Healthcare workforce to grow 20% by 2030 as MOH addresses GP chronic disease workload
Coordinating Minister for Social Policies and Minister for Health Ong Ye Kung told Parliament the healthcare workforce, including family doctors, is projected to grow 20 per cent by 2030 amid rising chronic disease caseloads at GP clinics.

A 20 per cent increase in Singapore's healthcare workforce, including family doctors, nurses and care coordinators, is projected by 2030, Coordinating Minister for Social Policies and Minister for Health Ong Ye Kung told Parliament, citing current trends in recruitment and attrition.
The projection was disclosed in response on 7 July 2026 to a question on the rising prevalence of preventive and chronic illness cases seen by family doctors and small clinics.
The reply addressed a Parliamentary Question filed by Workers' Party MP Pritam Singh (Aljunied GRC), who asked for the Ministry's assessment of the reported rise in caseloads and concerns about practitioners' ability to cope with the workload.
Setting out the broader context, the Minister said that as Singapore ages, the prevalence of chronic diseases rises, and the country needs to "leverage our entire medical talent pool." He noted that GPs currently attend to the great majority of acute outpatient cases, such as coughs and colds, while polyclinics "shouldered close to half of the chronic disease cases," a distribution he said should be addressed.
The Minister argued that GPs, "given their strong presence in the community and relationships with patients, can contribute a lot more to population health, including preventive care and chronic disease management." This, he said, is one of the key objectives of Healthier SG, the national programme now several years into implementation.
Turning to concrete measures, the Minister said MOH recently included new Chronic Disease Management Programme (CDMP) conditions in the Healthier SG protocols, so that more chronic disease patients can benefit from the support of their GPs. Because chronic disease management differs in nature from acute care, GPs are remunerated through annual service fees disbursed by MOH, which last year totalled $350 million for the sector's population health and chronic disease management work.
Addressing concerns about GPs coping alone, the Minister said all Healthier SG GP clinics belong to Primary Care Networks (PCNs), through which they can draw on care coordinators and shared services.
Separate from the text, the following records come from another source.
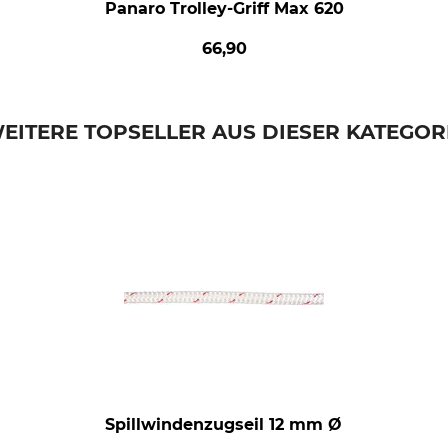
Panaro Trolley-Griff Max 620
66,90
EITERE TOPSELLER AUS DIESER KATEGOR
Spillwindenzugseil 12 mm Ø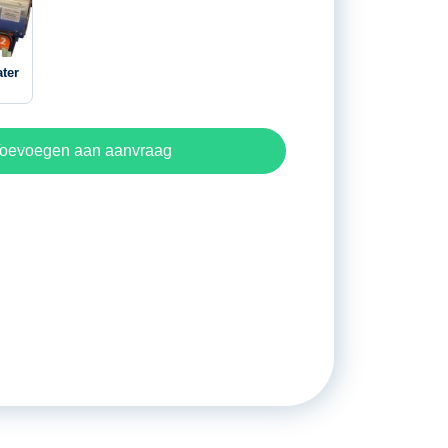
ter
oevoegen aan aanvraag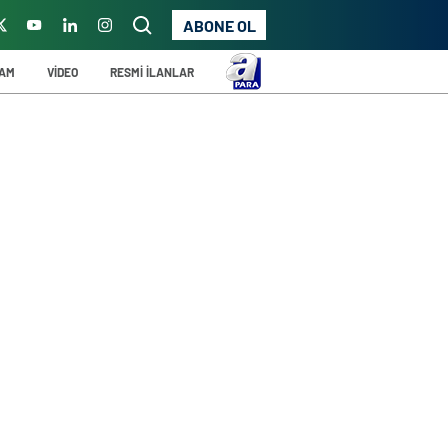
ABONE OL
ŞAM
VİDEO
RESMİ İLANLAR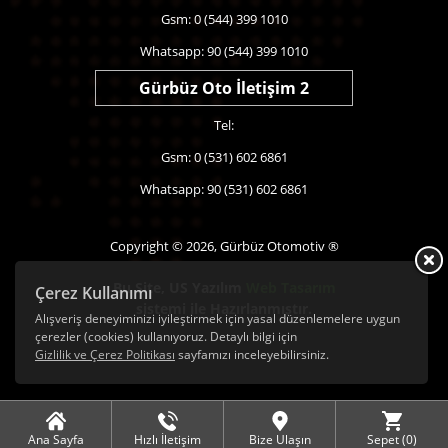
Gsm: 0 (544) 399 1010
Whatsapp: 90 (544) 399 1010
Gürbüz Oto İletişim 2
Tel:
Gsm: 0 (531) 602 6861
Whatsapp: 90 (531) 602 6861
Copyright © 2026, Gürbüz Otomotiv ®
Bu Site,
US Yazılım
Web Tasarım
Çerez Kullanımı
sistemi ile Hazırlanmıştır.
Alışveriş deneyiminizi iyileştirmek için yasal düzenlemelere uygun
çerezler (cookies) kullanıyoruz. Detaylı bilgi için
Gizlilik ve Çerez Politikası
sayfamızı inceleyebilirsiniz.
Ana Sayfa
Hızlı İletişim
Bize Ulaşın
Sepet (
0
)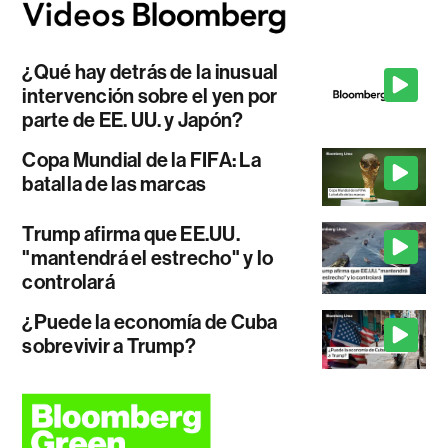
¿Qué hay detrás de la inusual
intervención sobre el yen por
parte de EE. UU. y Japón?
Copa Mundial de la FIFA: La
batalla de las marcas
Trump afirma que EE.UU.
"mantendrá el estrecho" y lo
controlará
¿Puede la economía de Cuba
sobrevivir a Trump?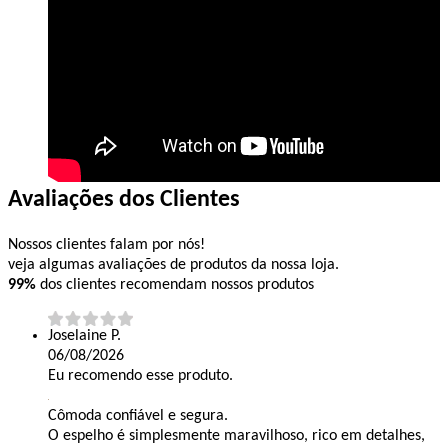
Avaliações dos Clientes
Nossos clientes falam por nós!
veja algumas avaliações de produtos da nossa loja.
99%
dos clientes recomendam nossos produtos
Joselaine P.
06/08/2026
Eu recomendo esse produto.
Cômoda confiável e segura.
O espelho é simplesmente maravilhoso, rico em detalhes,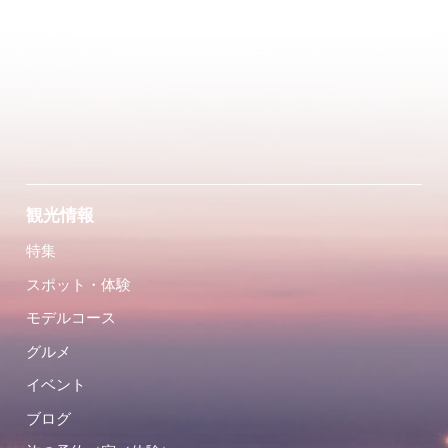
観光情報
特集
スポット・体験
モデルコース
グルメ
イベント
ブログ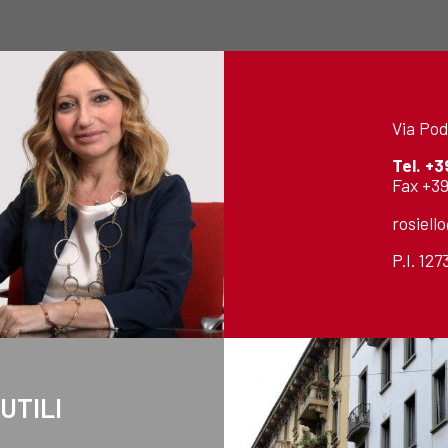
Via Pod
Tel.
+3
Fax +39
rosiell
P.I. 12
 UTILI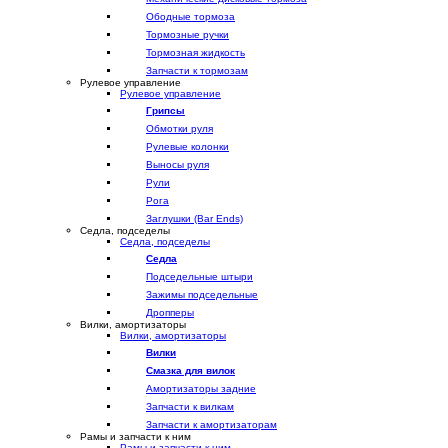
Ободные тормоза
Тормозные ручки
Тормозная жидкость
Запчасти к тормозам
Рулевое управление
Рулевое управление
Грипсы
Обмотки руля
Рулевые колонки
Выносы руля
Рули
Рога
Заглушки (Bar Ends)
Седла, подседелы
Седла, подседелы
Седла
Подседельные штыри
Зажимы подседельные
Дропперы
Вилки, амортизаторы
Вилки, амортизаторы
Вилки
Смазка для вилок
Амортизаторы задние
Запчасти к вилкам
Запчасти к амортизаторам
Рамы и запчасти к ним
Рамы и запчасти к ним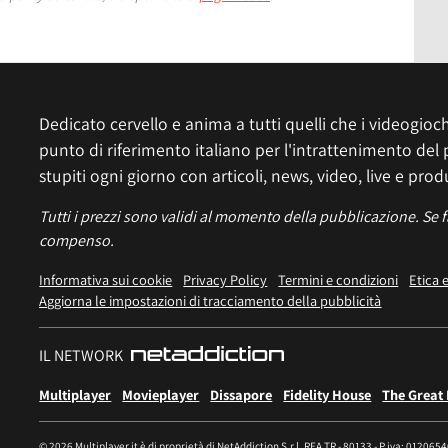
Dedicato cervello e anima a tutti quelli che i videogiochi
punto di riferimento italiano per l'intrattenimento del 
stupiti ogni giorno con articoli, news, video, live e prod
Tutti i prezzi sono validi al momento della pubblicazione. Se 
compenso.
Informativa sui cookie
Privacy Policy
Termini e condizioni
Etica 
Aggiorna le impostazioni di tracciamento della pubblicità
IL NETWORK
Multiplayer
Movieplayer
Dissapore
Fidelity House
The Great
© 2026 Multiplayer.it è di proprietà di NetAddiction S.r.l. REA TR - 80133 - P.iva: 012065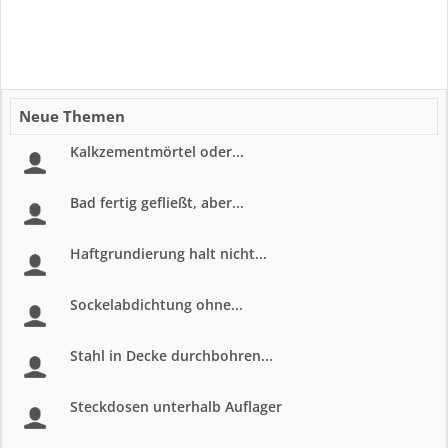
Neue Themen
Kalkzementmörtel oder...
Bad fertig gefließt, aber...
Haftgrundierung halt nicht...
Sockelabdichtung ohne...
Stahl in Decke durchbohren...
Steckdosen unterhalb Auflager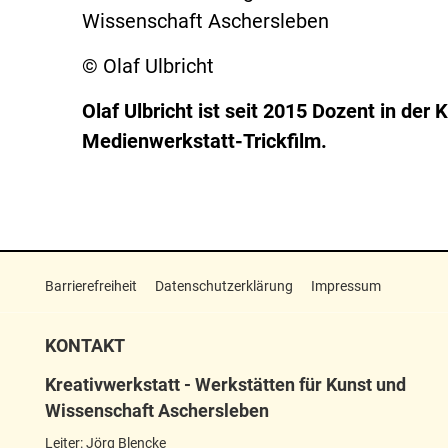
Wissenschaft Aschersleben
© Olaf Ulbricht
Olaf Ulbricht ist seit 2015 Dozent in der 
Medienwerkstatt-Trickfilm.
Barrierefreiheit
Datenschutzerklärung
Impressum
KONTAKT
Kreativwerkstatt - Werkstätten für Kunst und
Wissenschaft Aschersleben
Leiter: Jörg Blencke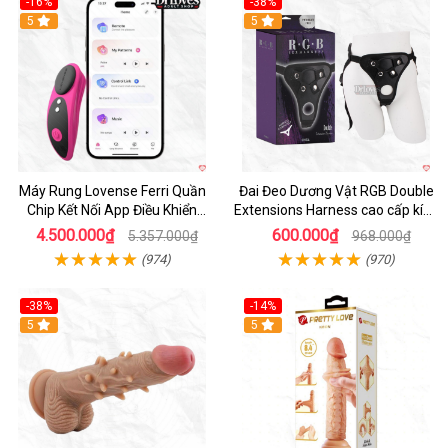
-16%
-38%
Hot
5
Hot
5
Máy Rung Lovense Ferri Quần
Đai Đeo Dương Vật RGB Double
Chip Kết Nối App Điều Khiển
Extensions Harness cao cấp kích
Thông Minh
thích
4.500.000₫
600.000₫
5.357.000₫
968.000₫
(974)
(970)
-38%
-14%
5
5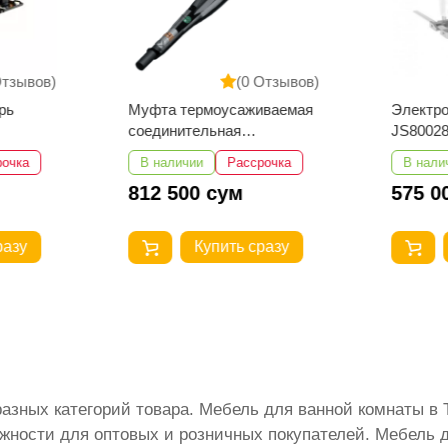
Отзывов)
(0 Отзывов)
рь
Муфта термоусаживаемая
Электр
соединительная
JS80028
3СТп-10У-35...50
рочка
В наличии
Рассрочка
В нали
812 500 сум
575 0
разу
Купить сразу
разных категорий товара. Мебель для ванной комнаты 
жности для оптовых и розничных покупателей. Мебель д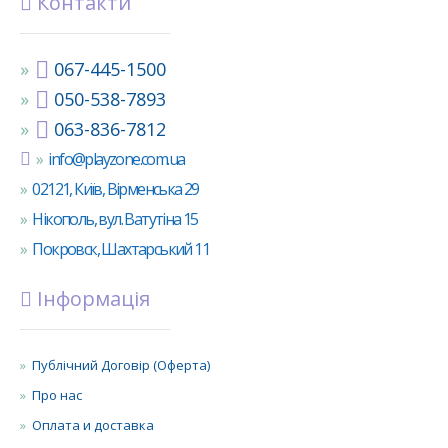
Контакти
067-445-1500
050-538-7893
063-836-7812
info@playzone.com.ua
02121, Київ, Вірменська 29
Нікополь, вул. Ватутіна 15
Покровск, Шахтарський 11
Інформація
Публічний Договір (Оферта)
Про нас
Оплата и доставка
Eligible clinics also receive IT enablement grants to defray clinic management system costs, and may refer enrolled patients to Active Ageing Centres and Community Health Posts for social prescriptions and subsidised services such as medication management.
On building clinical capacity, the Minister said MOH encourages family doctors to complete the Graduate Diploma in Family Medicine or the Master of Medicine (Family Medicine) programmes, to attain higher clinical competencies and greater confidence in managing complex chronic conditions and coordinating care.
He noted that Family Medicine was recognised as a specialty in 2025, "partly in recognition of the critical role family physicians can play in managing patients with complex chronic conditions in the community."
The Minister did not provide requested data on clinic-level metrics such as referral waiting times for allied health support or the number of care coordinators available per Primary Care Network, matters that have surfaced in recent media accounts from family doctors. He said MOH closely monitors primary care caseload and regularly reviews medium to long-term manpower plans to ensure adequacy, without detailing specific staffing ratios at the clinic level.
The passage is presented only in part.